Antes de morir, Rubén Zayas Montalván dejó su testimonio de cuando identificó el cuerpo de Manuel Ascunce Domenech. A 53 años del asesinato del alfabetizador, Escambray retoma sus vivencias
Cuando ofreció estas declaraciones, la vida le robaba la movilidad de las piernas a Rubén Zayas Montalván, lo condenaba a permanecer horas en el sillón devorando periódicos o reviviendo episodios de su vida. En una de esas tardes en que desenterraba recuerdos, una grabadora atrapó un capítulo de su existencia que pocas veces decidió contar: el día en que asistió a la escena del crimen del joven alfabetizador Manuel Ascunce.
“En 1961 me desempeñaba como único juez de la región Escambray. Había llevado el análisis de asesinatos, robos y otros delitos, pero nunca había visto un caso con el grado de ensañamiento como el de Manuel Ascunce.
“El 27 de noviembre, muy temprano en la mañana, casi oscuro, un jeep aparcó en el Juzgado de Condado, donde yo vivía, para informarnos de la muerte de un brigadista y un campesino. Inmediatamente, llamé a Trinidad para que enviaran a un médico y subir al lugar de los hechos. Era un camino vecinal, empinado, entre maniguales”.

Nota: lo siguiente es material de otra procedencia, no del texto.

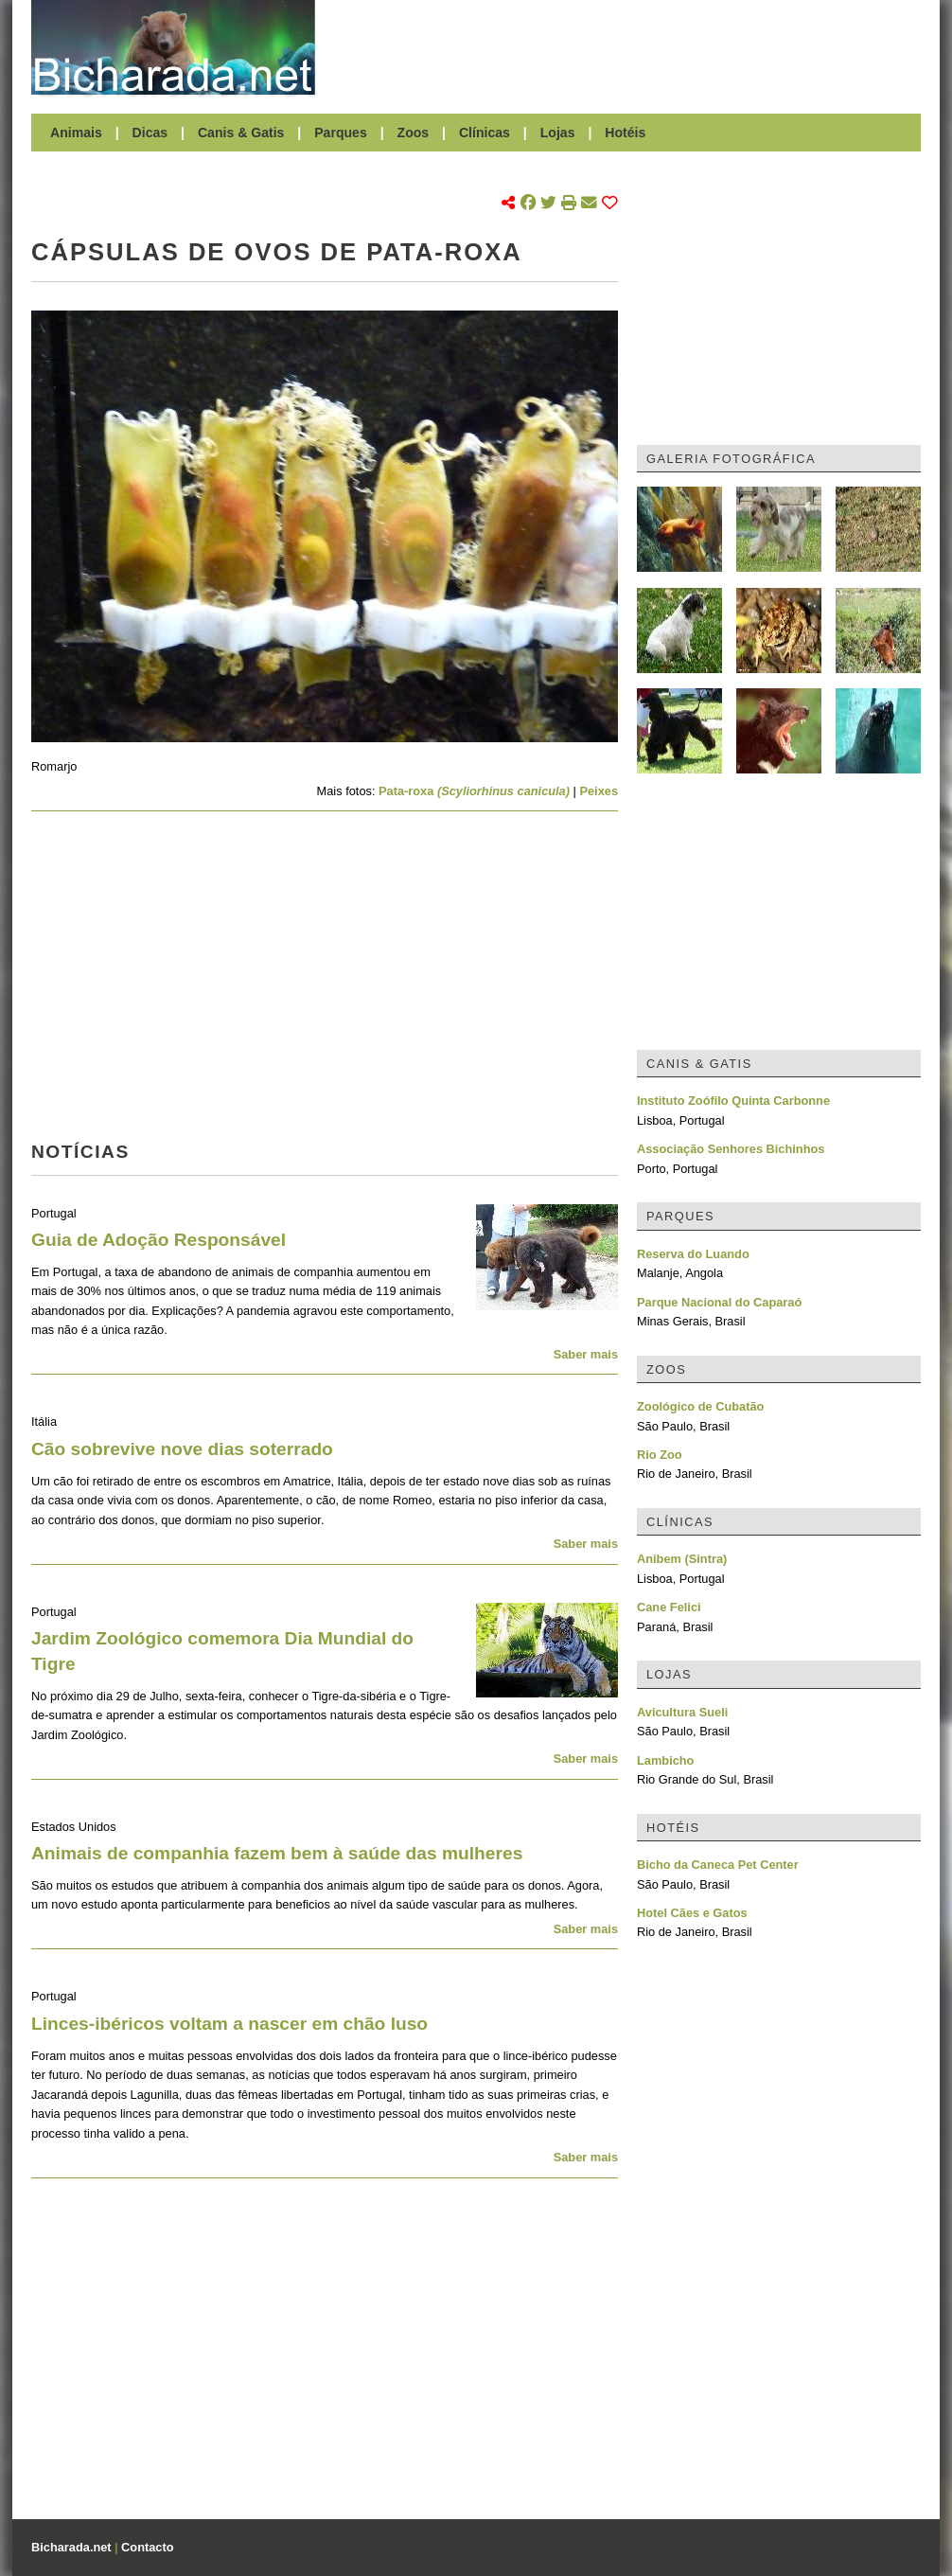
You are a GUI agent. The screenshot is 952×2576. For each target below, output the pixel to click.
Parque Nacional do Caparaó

Mas, ninguna adversidad geográfica de Limones Cantero era comparable con la desgarradora escena que le aguardaba: dos cadáveres que pendían de las ramas de un árbol. “Verlos a ambos me impresionó, pero sentí especial debilidad por Manuel. Él tenía 16 años, yo 28; podía ser mi hermano menor. Había recibido muchos golpes, estaba amoratado, con la lengua por fuera, los ojos fuera de las órbitas y otras señales características de los estrangulados. A pesar de toda la experiencia que yo tenía, cuando vi esos horrores, me sentí mal porque ese muchacho lo único que estaba haciendo era enseñar para cumplir una encomienda de la Revolución, y yo amo el magisterio porque mi esposa fue maestra. Además, aunque la gente de esos lugares era muy hospitalaria, es cierto, pero ahí no estaban la madre o el padre cuando murió”.

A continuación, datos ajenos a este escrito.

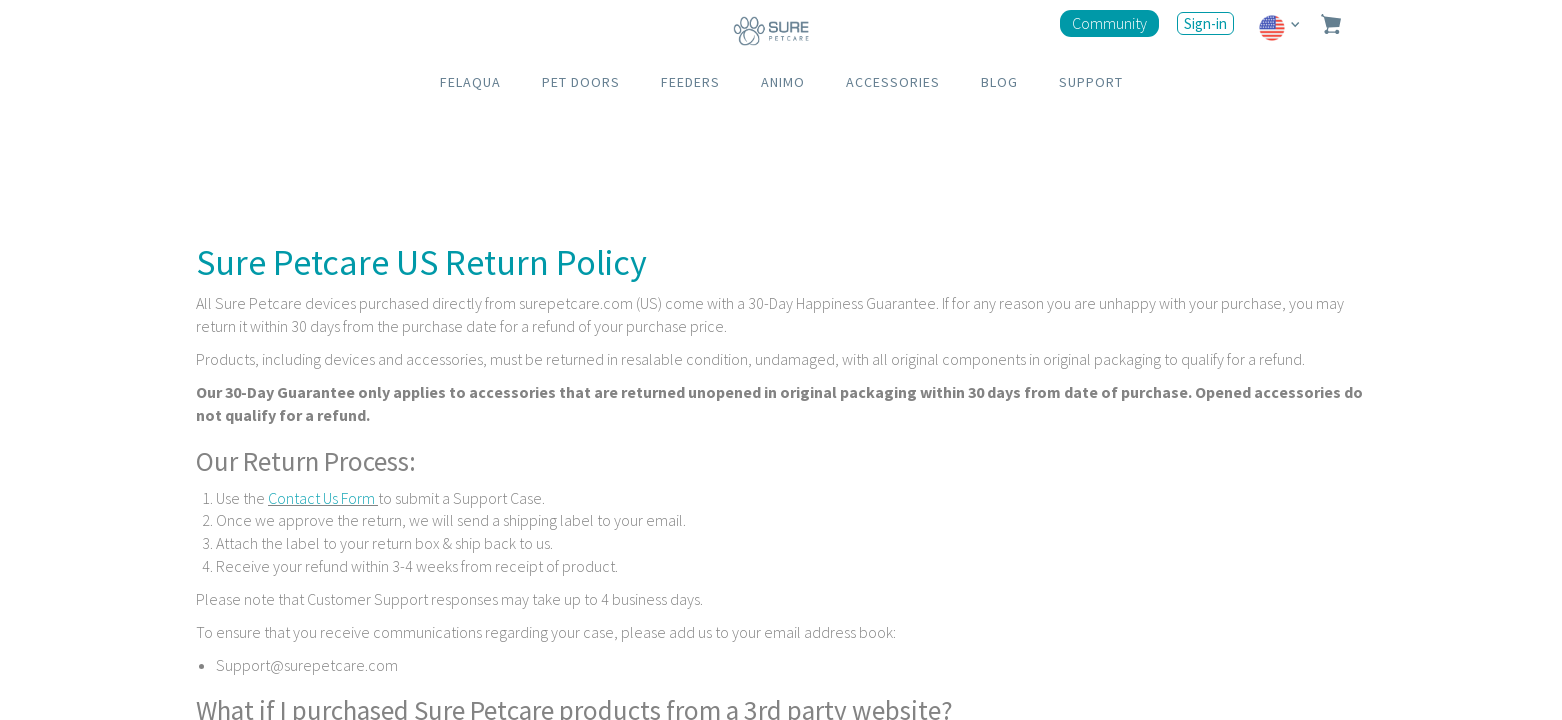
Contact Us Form (323, 498)
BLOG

Luego de llevar a cabo el procedimiento, Rubén y los especialistas fijaron la hora del deceso a las ocho de la noche, debido a la asfixia, en la finca Palmarito, comunidad Limones Cantero; sentencia que consta en el tomo 16, folio 327 del Registro Civil de Condado, en Trinidad.

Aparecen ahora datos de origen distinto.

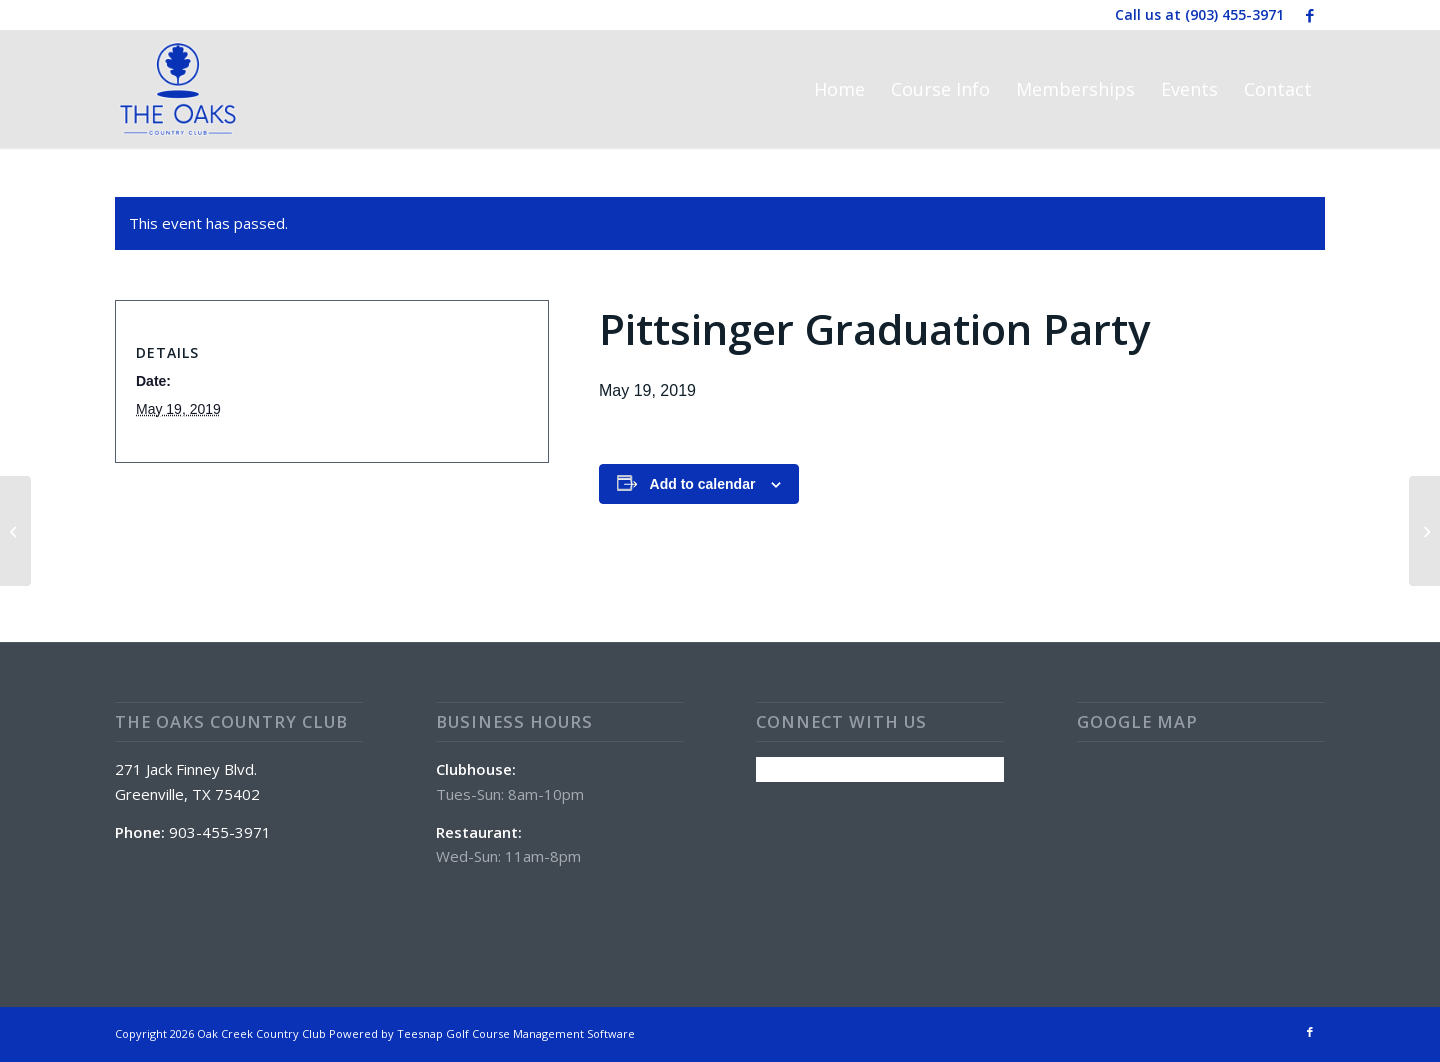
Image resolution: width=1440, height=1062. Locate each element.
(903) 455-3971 (1234, 14)
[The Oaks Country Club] (178, 89)
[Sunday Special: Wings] (15, 531)
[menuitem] (839, 89)
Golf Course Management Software (540, 1033)
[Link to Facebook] (1310, 15)
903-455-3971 (220, 832)
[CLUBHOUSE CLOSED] (1424, 531)
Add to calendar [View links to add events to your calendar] (703, 484)
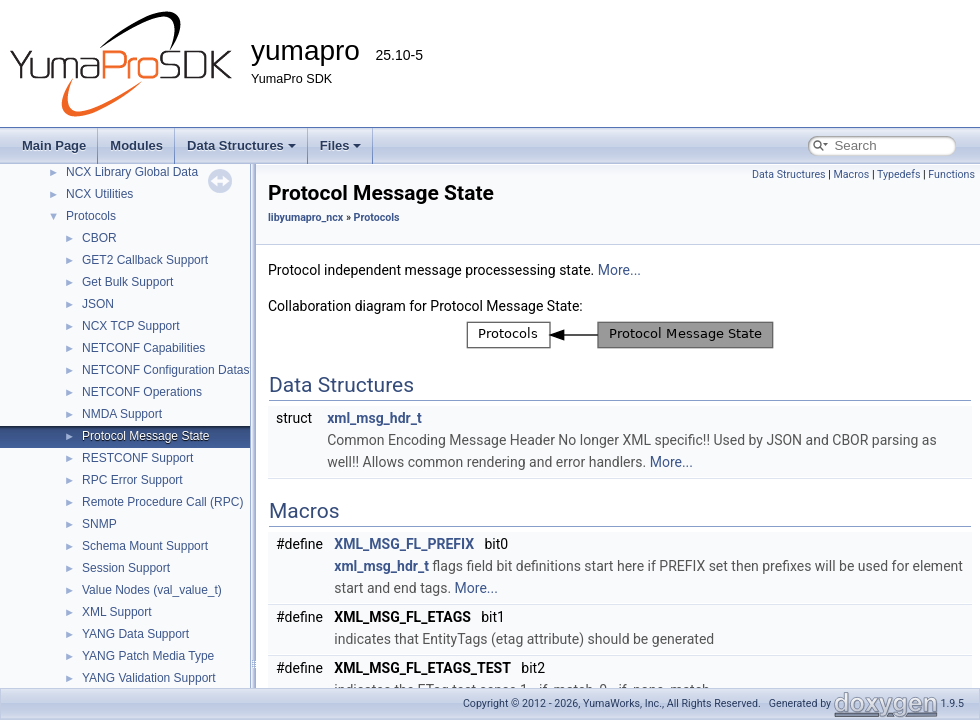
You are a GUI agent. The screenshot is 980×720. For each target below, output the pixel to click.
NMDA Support (122, 414)
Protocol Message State (145, 436)
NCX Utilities (99, 194)
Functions (951, 174)
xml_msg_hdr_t (374, 418)
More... (619, 270)
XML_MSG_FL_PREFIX (404, 544)
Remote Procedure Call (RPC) (162, 502)
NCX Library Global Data (132, 172)
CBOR (99, 238)
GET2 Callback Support (145, 260)
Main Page (54, 145)
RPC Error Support (132, 480)
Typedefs (899, 174)
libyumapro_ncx (305, 217)
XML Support (117, 612)
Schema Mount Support (145, 546)
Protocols (91, 216)
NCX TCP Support (131, 326)
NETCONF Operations (142, 392)
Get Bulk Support (127, 282)
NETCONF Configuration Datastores (179, 370)
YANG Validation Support (149, 678)
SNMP (99, 524)
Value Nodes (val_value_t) (152, 590)
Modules (136, 145)
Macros (851, 174)
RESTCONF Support (137, 458)
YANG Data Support (135, 634)
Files (341, 145)
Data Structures (241, 145)
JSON (98, 304)
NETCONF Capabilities (143, 348)
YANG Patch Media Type (148, 656)
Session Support (126, 568)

Sin embargo, el acto de aniquilar a los revolucionarios no se reducía solamente a matarlos. “En realidad, era un poco más retorcido. Tanto Manuel como Pedro tenían las marcas de haber sido arrastrados a golpes por la hierba, o sea: los estrangularon primero, y una vez muertos los izaron con una soga que usan los campesinos para atar a los bueyes”.
¿Por qué los bandidos procedían así, por qué no ahorcarlos vivos?, inquirió Escambray en aquel entonces.
“Por ensañamiento, rabia, odio… de todo lo que oliera a Revolución. El principal autor de los hechos fue Braulio Amador Quesada. También estuvieron involucrados Pedro González Sánchez y Julio Emilio Carretero. Todos se saciaban en matar, dar golpes con las culatas de los fusiles y torturar a sus víctimas”.
Más tarde Rubén compartió con Manolo y Evelia, padres del alfabetizador, con quienes estableció un vínculo afectivo, “sobre todo con su madre, quien siempre me tuvo gran aprecio porque yo había cuidado el cuerpo de su hijo mientras ella no sabía nada todavía”.
Así, cada 26 de noviembre volvía a la memoria de Rubén Zayas el inmutable recuerdo del joven que cambió sus sueños de adolescente por un farol y una cartilla. A pesar de los años él, recostado en la saleta de su casa, cita en la calle Gutiérrez, nunca logró exorcizar el demonio del acontecimiento.